The draws will decide who the winners of each quarter-final will meet in the semi-finals. In the case of the Heineken Cup, where semi-finals are played at venues designated by ERC, the draw will also decide which clubs will have ‘home country’ advantage, where the semi-finalists are from different countries.
In the Amlin Challenge Cup, the semi-finals are played as home matches and the draw will decide which clubs will have a home semi-final, should they win their respective quarter-final.
With only a three week window between the quarter-finals and the semi-finals – the early staging of the draw allows ERC to select potential semi-final venues in advance of the quarter-finals and for the Clubs and ERC to begin preparations and planning to maximise the semi-final fixtures.
THE VALUE OF A HEINEKEN CUP QUARTER-FINAL
- The average attendance for a Heineken Cup quarter-final in 2010/11 was 39,500
- €1m (euro) net profit per quarter-final was shared by two clubs in each match
- €3.5m (euro) in meritocracy payments was also distributed by ERC for the four quarter-final matches with each quarter-final earning €438,000 (euro) for the country of the club which has qualified.

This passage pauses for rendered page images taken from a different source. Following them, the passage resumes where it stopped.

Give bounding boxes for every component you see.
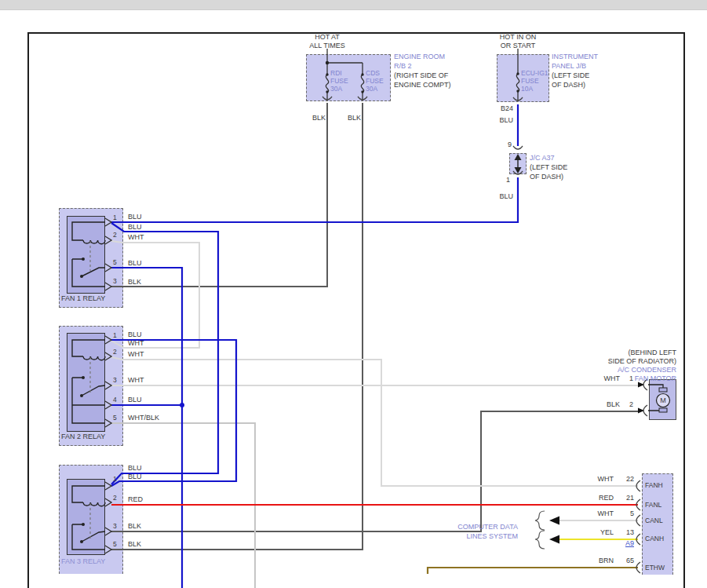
rb2-feed-label: HOT AT ALL TIMES — [301, 33, 353, 50]
fan1-relay-name: FAN 1 RELAY — [61, 294, 105, 303]
wire-label-blk-rdi: BLK — [312, 114, 326, 122]
fan1-wire-wht: WHT — [128, 233, 144, 242]
motor-pin1-number: 1 — [624, 374, 633, 383]
junction-connector-a37-box — [509, 153, 527, 174]
data-lines-label-2: LINES SYSTEM — [436, 532, 518, 541]
ecu-num-22: 22 — [617, 475, 634, 484]
fan2-wire-whtblk-5: WHT/BLK — [128, 414, 159, 422]
ecu-num-65: 65 — [617, 557, 634, 565]
motor-location-2: SIDE OF RADIATOR) — [559, 357, 676, 366]
fan3-pin1-number: 1 — [113, 475, 117, 483]
ecu-wire-wht-5: WHT — [589, 509, 614, 518]
fan3-relay-inner-box — [67, 479, 105, 555]
fan3-pin5-number: 5 — [113, 540, 117, 548]
ecu-wire-wht-22: WHT — [589, 475, 614, 484]
jc-name-label: J/C A37 (LEFT SIDE OF DASH) — [530, 153, 567, 181]
fan2-relay-inner-box — [67, 333, 105, 432]
fan1-wire-blu-5: BLU — [128, 259, 142, 268]
fan1-wire-blu-b: BLU — [128, 223, 142, 232]
fan1-pin3-number: 3 — [113, 277, 117, 285]
fan2-wire-wht-2: WHT — [128, 350, 144, 359]
fan2-pin1-number: 1 — [113, 331, 117, 339]
fan3-relay-name: FAN 3 RELAY — [61, 557, 105, 566]
fan1-wire-blu-a: BLU — [128, 213, 142, 221]
fan2-pin3-number: 3 — [113, 376, 117, 384]
ecu-wire-brn-65: BRN — [589, 557, 614, 565]
fan1-wire-blk: BLK — [128, 278, 141, 287]
fan2-pin4-number: 4 — [113, 396, 117, 404]
ecu-pin-fanh: FANH — [645, 481, 663, 489]
fan3-wire-red: RED — [128, 495, 143, 504]
wire-label-blk-cds: BLK — [347, 114, 361, 122]
fan2-pin2-number: 2 — [113, 348, 117, 356]
fan3-wire-blu-a: BLU — [128, 464, 142, 473]
ecu-pin-ethw: ETHW — [645, 564, 665, 572]
fan2-wire-blu-1: BLU — [128, 331, 142, 339]
data-lines-label-1: COMPUTER DATA — [436, 523, 518, 531]
motor-wire-blk: BLK — [596, 400, 620, 409]
fan1-pin5-number: 5 — [113, 258, 117, 266]
wiring-diagram-page: { "colors": { "wire_blu": "#1414cc", "wi… — [0, 0, 707, 588]
fuse-rdi-label: RDIFUSE30A — [330, 69, 348, 93]
ecu-num-13: 13 — [617, 528, 634, 537]
jb-name-label: INSTRUMENT PANEL J/B (LEFT SIDE OF DASH) — [552, 52, 598, 89]
fan2-pin5-number: 5 — [113, 414, 117, 422]
jc-pin-out: 1 — [497, 176, 510, 184]
fan3-wire-blk-3: BLK — [128, 522, 141, 531]
motor-wire-wht: WHT — [596, 374, 620, 383]
fan3-pin2-number: 2 — [113, 494, 117, 502]
fan1-pin2-number: 2 — [113, 231, 117, 239]
motor-location-1: (BEHIND LEFT — [559, 349, 676, 357]
rb2-name-label: ENGINE ROOM R/B 2 (RIGHT SIDE OF ENGINE … — [394, 52, 451, 89]
ecu-pin-canl: CANL — [645, 517, 663, 524]
motor-pin2-number: 2 — [624, 400, 633, 409]
jc-pin-in: 9 — [499, 141, 512, 149]
fan3-wire-blu-b: BLU — [128, 473, 142, 481]
ecu-pin-canh: CANH — [645, 535, 664, 542]
motor-m-symbol: M — [658, 396, 669, 405]
motor-name-1: A/C CONDENSER — [559, 366, 676, 374]
window-top-bar — [0, 0, 707, 10]
fuse-ecuig1-label: ECU-IG1FUSE10A — [521, 69, 548, 93]
fuse-cds-label: CDSFUSE30A — [366, 69, 384, 93]
pin-label-b24: B24 — [493, 104, 513, 113]
fan2-relay-name: FAN 2 RELAY — [61, 433, 105, 441]
ecu-wire-yel-13: YEL — [589, 528, 614, 537]
fan2-wire-wht-3: WHT — [128, 376, 144, 385]
ecu-wire-red-21: RED — [589, 494, 614, 502]
fan1-relay-inner-box — [67, 216, 105, 294]
wire-label-blu-jc: BLU — [493, 192, 513, 201]
jb-feed-label: HOT IN ON OR START — [495, 33, 541, 50]
fan3-wire-blk-5: BLK — [128, 540, 141, 549]
wire-label-blu-jb: BLU — [493, 116, 513, 125]
ecu-ref-a9-link[interactable]: A9 — [621, 539, 634, 548]
fan2-wire-wht-1b: WHT — [128, 339, 144, 348]
ecu-pin-fanl: FANL — [645, 501, 661, 509]
fan1-pin1-number: 1 — [113, 214, 117, 221]
ecu-num-5: 5 — [617, 509, 634, 518]
fan3-pin3-number: 3 — [113, 522, 117, 530]
ecu-num-21: 21 — [617, 494, 634, 502]
fan2-wire-blu-4: BLU — [128, 396, 142, 404]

- A club which moves its quarter-final to a larger venue receives 65% of the net receipts from the game
- As an example of the potential economic impact of a Heineken Cup quarter-final, research showed that the 2009 match between Munster Rugby and Ospreys at Thomond Park generated €10.5m (euro) for the local economy
“Commercially, the tournaments have stepped up significantly and the clubs are seeing significant commercial progress from their participation in our competitions,” said ERC Chief Executive, Derek McGrath.
“A look at last season’s Heineken Cup quarter-finals shows that two quarter-finalist clubs on average shared €1m (euro) profit for each match from the net receipts alone. So the prize is big, and if you add on top of that, the meritocracy payments which come from ERC’s central funds, just over €400,000 (euro) goes to each country of each of the qualifiers for the quarter-finals.
“You’re talking about a shared fund of almost €2m (euro) from each of the quarter-finals. And clearly, this is just one of the reasons why clubs are so ambitious to reach the knockout stages of the Heineken Cup.”